Work to be completed →
An exact copy is needed of each line from the one including "VEGAN TOMATO BRUSCHETTA" through the last line of the entries, both ends counted, with nothing added.

(Extracted records)
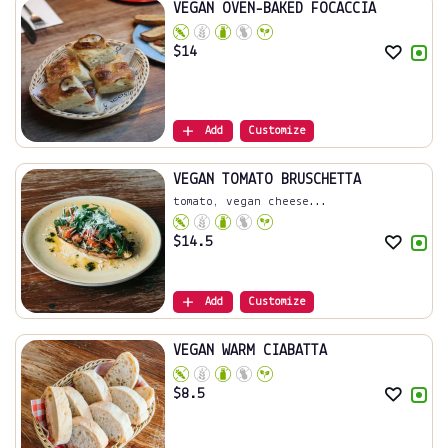
VEGAN OVEN-BAKED FOCACCIA
$
14
Add
Customize
VEGAN TOMATO BRUSCHETTA
tomato, vegan cheese...
$
14.5
Add
Customize
VEGAN WARM CIABATTA
$
8.5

Result of the exercise →
VEGAN TOMATO BRUSCHETTA
tomato, vegan cheese...
$
14.5
Add
Customize
VEGAN WARM CIABATTA
$
8.5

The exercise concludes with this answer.